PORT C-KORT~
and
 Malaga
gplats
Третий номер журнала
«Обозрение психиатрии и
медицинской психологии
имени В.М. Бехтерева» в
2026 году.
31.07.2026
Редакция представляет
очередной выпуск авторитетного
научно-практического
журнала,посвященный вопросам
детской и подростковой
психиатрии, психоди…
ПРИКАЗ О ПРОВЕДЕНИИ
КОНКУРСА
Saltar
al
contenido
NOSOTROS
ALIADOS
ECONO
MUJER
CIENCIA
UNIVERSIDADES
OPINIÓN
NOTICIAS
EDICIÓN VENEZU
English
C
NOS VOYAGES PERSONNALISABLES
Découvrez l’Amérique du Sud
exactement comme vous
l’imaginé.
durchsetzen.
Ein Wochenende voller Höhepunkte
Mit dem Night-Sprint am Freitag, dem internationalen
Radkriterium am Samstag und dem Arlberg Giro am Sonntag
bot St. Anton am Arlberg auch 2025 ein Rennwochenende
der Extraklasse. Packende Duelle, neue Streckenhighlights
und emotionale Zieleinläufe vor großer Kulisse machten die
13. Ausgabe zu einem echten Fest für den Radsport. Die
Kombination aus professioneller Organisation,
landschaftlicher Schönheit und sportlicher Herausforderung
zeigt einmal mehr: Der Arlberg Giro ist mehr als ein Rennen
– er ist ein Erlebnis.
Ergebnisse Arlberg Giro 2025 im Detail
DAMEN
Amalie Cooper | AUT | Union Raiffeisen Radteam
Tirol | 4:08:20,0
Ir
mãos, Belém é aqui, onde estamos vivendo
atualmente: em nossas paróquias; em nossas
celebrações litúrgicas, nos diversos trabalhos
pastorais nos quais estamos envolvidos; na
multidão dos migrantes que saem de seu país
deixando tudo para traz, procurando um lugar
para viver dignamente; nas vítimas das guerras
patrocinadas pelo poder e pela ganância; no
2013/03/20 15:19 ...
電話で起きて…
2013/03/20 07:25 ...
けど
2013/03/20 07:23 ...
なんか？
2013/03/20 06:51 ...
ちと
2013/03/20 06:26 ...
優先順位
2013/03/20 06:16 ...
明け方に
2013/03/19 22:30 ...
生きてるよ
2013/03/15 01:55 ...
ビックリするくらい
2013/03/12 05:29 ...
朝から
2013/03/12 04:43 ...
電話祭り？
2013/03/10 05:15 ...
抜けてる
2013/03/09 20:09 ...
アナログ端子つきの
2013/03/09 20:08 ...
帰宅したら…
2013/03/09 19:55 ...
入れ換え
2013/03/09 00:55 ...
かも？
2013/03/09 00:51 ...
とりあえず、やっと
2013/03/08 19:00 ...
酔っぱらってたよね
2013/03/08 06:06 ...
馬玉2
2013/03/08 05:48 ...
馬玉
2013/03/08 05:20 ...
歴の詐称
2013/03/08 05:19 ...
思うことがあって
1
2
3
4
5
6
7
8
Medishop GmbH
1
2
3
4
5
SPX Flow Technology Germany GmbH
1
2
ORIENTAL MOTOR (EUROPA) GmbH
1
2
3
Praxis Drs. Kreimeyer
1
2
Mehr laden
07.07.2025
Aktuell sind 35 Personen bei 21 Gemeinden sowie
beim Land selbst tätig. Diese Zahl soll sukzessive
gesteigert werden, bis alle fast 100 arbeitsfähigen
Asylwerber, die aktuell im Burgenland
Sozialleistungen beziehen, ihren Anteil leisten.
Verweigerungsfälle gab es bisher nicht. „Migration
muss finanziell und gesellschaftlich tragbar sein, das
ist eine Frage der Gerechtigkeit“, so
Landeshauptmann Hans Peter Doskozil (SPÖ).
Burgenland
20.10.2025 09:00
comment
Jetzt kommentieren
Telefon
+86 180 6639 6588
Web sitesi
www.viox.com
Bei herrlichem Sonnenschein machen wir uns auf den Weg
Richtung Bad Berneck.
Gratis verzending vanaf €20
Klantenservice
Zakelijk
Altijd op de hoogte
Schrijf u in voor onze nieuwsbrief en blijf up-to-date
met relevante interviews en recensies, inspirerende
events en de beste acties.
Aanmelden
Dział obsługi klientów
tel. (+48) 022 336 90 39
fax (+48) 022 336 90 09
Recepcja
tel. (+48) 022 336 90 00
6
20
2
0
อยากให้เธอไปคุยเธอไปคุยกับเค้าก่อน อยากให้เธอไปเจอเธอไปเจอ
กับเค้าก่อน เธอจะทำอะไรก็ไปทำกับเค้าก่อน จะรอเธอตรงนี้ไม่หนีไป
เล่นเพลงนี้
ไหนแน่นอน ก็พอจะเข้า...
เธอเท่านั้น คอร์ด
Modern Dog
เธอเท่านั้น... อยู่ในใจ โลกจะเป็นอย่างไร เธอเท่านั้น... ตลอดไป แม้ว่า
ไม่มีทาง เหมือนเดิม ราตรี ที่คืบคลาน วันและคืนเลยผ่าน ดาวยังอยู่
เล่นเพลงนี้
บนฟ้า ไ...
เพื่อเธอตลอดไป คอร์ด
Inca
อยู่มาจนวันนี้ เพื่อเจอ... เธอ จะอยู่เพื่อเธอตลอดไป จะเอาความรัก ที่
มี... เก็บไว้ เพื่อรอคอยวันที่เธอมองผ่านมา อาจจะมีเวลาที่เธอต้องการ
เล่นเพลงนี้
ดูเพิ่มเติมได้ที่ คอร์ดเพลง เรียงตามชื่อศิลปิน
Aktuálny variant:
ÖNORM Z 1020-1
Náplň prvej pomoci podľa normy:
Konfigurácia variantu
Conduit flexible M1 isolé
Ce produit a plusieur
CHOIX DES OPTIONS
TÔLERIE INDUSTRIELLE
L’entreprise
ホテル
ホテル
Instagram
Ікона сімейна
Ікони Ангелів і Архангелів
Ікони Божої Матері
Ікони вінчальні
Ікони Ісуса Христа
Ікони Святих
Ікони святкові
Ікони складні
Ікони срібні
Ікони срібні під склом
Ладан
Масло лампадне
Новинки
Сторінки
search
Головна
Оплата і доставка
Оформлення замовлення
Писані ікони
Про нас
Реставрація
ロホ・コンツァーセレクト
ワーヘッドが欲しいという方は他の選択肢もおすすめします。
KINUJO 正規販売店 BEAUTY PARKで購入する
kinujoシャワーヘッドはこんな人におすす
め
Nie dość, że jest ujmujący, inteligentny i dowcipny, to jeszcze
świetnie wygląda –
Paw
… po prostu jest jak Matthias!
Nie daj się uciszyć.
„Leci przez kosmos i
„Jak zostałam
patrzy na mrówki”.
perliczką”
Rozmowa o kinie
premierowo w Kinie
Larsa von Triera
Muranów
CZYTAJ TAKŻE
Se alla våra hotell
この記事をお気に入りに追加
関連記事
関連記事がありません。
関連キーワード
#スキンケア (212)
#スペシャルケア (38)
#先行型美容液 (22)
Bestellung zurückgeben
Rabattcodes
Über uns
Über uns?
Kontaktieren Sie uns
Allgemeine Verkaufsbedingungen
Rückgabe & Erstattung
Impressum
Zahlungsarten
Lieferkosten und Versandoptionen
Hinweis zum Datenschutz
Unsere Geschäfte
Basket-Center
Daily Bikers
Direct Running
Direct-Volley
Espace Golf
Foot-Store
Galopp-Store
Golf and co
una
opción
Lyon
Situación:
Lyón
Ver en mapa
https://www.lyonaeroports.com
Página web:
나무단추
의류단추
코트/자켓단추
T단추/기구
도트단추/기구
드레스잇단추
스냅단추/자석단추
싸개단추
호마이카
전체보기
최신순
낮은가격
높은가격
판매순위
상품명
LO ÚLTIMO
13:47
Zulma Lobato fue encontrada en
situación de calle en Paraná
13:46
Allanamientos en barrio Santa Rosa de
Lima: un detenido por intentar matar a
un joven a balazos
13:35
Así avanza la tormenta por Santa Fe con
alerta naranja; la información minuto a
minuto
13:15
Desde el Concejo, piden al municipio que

## EXERCISE BRIEF
Find every line in the listing that has the string "เธอเท", then give the count by itself.

## EXPECTED ANSWER
2